[Task item]
Where a picture appears, leave it out, and transcribe all the lines below exactly.

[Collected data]
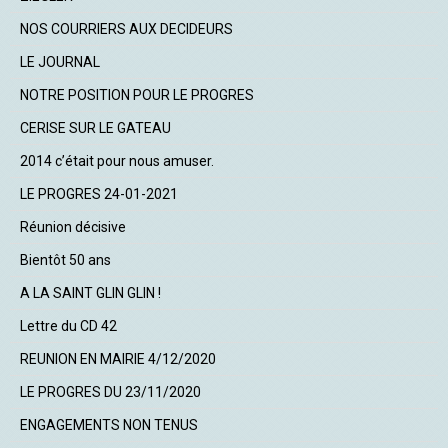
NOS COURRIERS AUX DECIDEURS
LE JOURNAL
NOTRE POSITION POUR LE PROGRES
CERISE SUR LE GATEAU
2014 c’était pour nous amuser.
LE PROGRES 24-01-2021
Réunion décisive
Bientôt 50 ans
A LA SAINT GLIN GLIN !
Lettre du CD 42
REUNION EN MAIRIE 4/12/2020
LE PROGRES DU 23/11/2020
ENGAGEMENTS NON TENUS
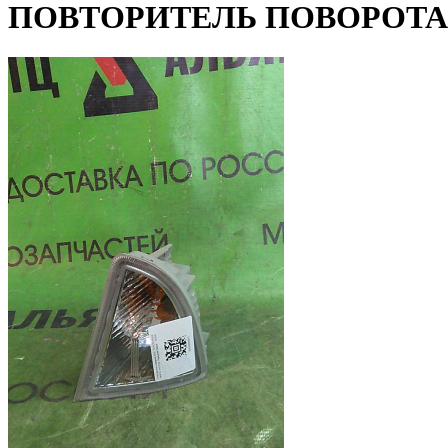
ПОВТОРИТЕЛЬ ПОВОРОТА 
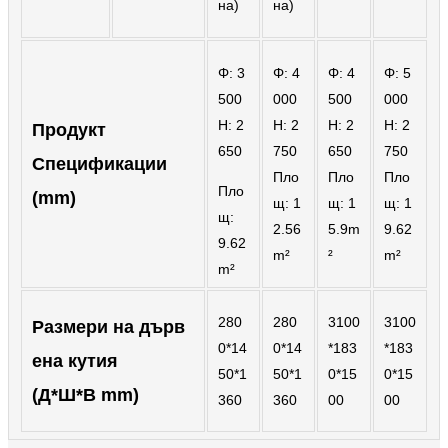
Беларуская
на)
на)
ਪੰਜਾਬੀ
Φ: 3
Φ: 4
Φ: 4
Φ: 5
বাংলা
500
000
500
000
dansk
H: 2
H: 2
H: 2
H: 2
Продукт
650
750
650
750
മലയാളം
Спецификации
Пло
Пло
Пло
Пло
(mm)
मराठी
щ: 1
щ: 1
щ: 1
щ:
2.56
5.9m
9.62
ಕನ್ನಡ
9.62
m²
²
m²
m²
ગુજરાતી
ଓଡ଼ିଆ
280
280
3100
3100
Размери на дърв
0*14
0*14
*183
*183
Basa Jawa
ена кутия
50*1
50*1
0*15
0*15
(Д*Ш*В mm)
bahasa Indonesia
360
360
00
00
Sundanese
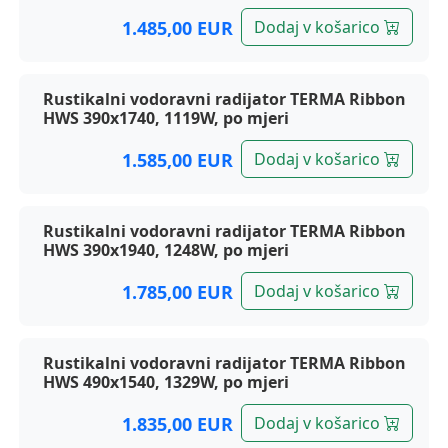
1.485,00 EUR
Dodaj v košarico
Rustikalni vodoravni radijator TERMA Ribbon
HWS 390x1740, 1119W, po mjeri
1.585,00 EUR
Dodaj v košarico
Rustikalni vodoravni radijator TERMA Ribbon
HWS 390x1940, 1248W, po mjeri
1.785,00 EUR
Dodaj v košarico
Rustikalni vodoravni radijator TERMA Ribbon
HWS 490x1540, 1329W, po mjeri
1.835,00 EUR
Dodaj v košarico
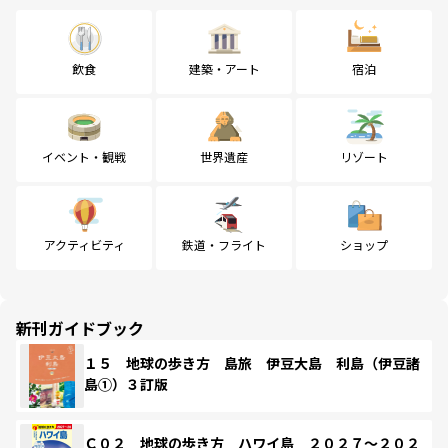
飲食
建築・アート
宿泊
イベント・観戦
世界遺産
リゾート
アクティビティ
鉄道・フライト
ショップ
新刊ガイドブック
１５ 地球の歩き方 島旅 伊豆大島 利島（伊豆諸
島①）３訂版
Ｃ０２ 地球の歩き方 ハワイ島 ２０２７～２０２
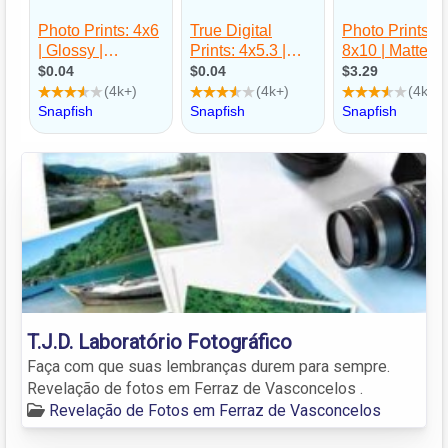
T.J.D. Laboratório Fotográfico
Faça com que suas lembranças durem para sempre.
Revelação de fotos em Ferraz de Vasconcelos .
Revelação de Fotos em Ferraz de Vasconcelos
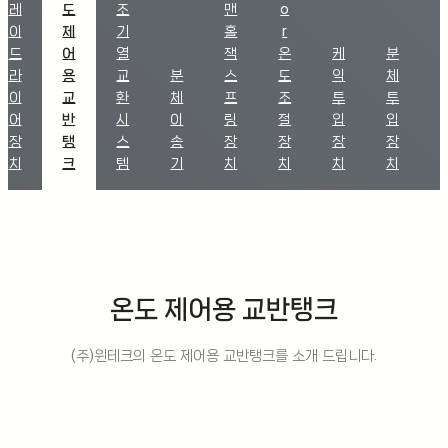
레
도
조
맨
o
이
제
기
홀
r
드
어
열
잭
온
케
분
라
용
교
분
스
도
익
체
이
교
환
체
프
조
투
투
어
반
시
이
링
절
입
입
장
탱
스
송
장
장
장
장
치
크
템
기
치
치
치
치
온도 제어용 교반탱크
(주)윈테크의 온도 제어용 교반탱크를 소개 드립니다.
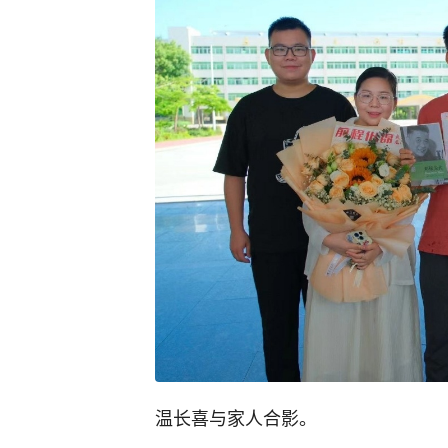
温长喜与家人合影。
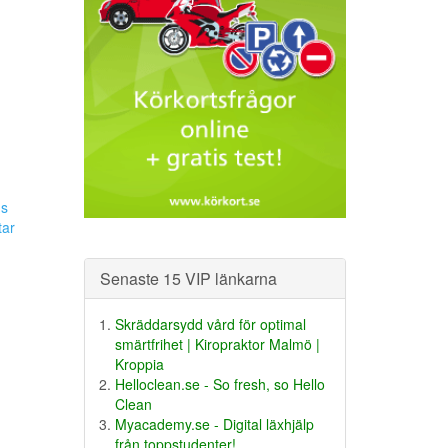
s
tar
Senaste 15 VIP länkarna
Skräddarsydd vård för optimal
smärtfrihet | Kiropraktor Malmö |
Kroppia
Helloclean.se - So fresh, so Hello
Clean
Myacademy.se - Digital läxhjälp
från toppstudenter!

[Answer area]
NOS COURRIERS AUX DECIDEURS
LE JOURNAL
NOTRE POSITION POUR LE PROGRES
CERISE SUR LE GATEAU
2014 c’était pour nous amuser.
LE PROGRES 24-01-2021
Réunion décisive
Bientôt 50 ans
A LA SAINT GLIN GLIN !
Lettre du CD 42
REUNION EN MAIRIE 4/12/2020
LE PROGRES DU 23/11/2020
ENGAGEMENTS NON TENUS
ПОВТОРИТЕЛЬ ПОВОРОТА 
Беларуская
на)
на)
ਪੰਜਾਬੀ
Φ: 3
Φ: 4
Φ: 4
Φ: 5
বাংলা
500
000
500
000
dansk
H: 2
H: 2
H: 2
H: 2
Продукт
650
750
650
750
മലയാളം
Спецификации
Пло
Пло
Пло
Пло
(mm)
मराठी
щ: 1
щ: 1
щ: 1
щ:
2.56
5.9m
9.62
ಕನ್ನಡ
9.62
m²
²
m²
m²
ગુજરાતી
ଓଡ଼ିଆ
280
280
3100
3100
Размери на дърв
0*14
0*14
*183
*183
Basa Jawa
ена кутия
50*1
50*1
0*15
0*15
(Д*Ш*В mm)
bahasa Indonesia
360
360
00
00
Sundanese
1.485,00 EUR
Dodaj v košarico
Rustikalni vodoravni radijator TERMA Ribbon
HWS 390x1740, 1119W, po mjeri
1.585,00 EUR
Dodaj v košarico
Rustikalni vodoravni radijator TERMA Ribbon
HWS 390x1940, 1248W, po mjeri
1.785,00 EUR
Dodaj v košarico
Rustikalni vodoravni radijator TERMA Ribbon
HWS 490x1540, 1329W, po mjeri
1.835,00 EUR
Dodaj v košarico
飲食
建築・アート
宿泊
イベント・観戦
世界遺産
リゾート
アクティビティ
鉄道・フライト
ショップ
新刊ガイドブック
１５ 地球の歩き方 島旅 伊豆大島 利島（伊豆諸
島①）３訂版
Ｃ０２ 地球の歩き方 ハワイ島 ２０２７～２０２
T.J.D. Laboratório Fotográfico
Faça com que suas lembranças durem para sempre.
Revelação de fotos em Ferraz de Vasconcelos .
Revelação de Fotos em Ferraz de Vasconcelos
레
도
조
맨
o
이
제
기
홀
r
드
어
열
잭
온
케
분
라
용
교
분
스
도
익
체
이
교
환
체
프
조
투
투
어
반
시
이
링
절
입
입
장
탱
스
송
장
장
장
장
치
크
템
기
치
치
치
치
온도 제어용 교반탱크
(주)윈테크의 온도 제어용 교반탱크를 소개 드립니다.
温长喜与家人合影。
s
tar
Senaste 15 VIP länkarna
Skräddarsydd vård för optimal
smärtfrihet | Kiropraktor Malmö |
Kroppia
Helloclean.se - So fresh, so Hello
Clean
Myacademy.se - Digital läxhjälp
från toppstudenter!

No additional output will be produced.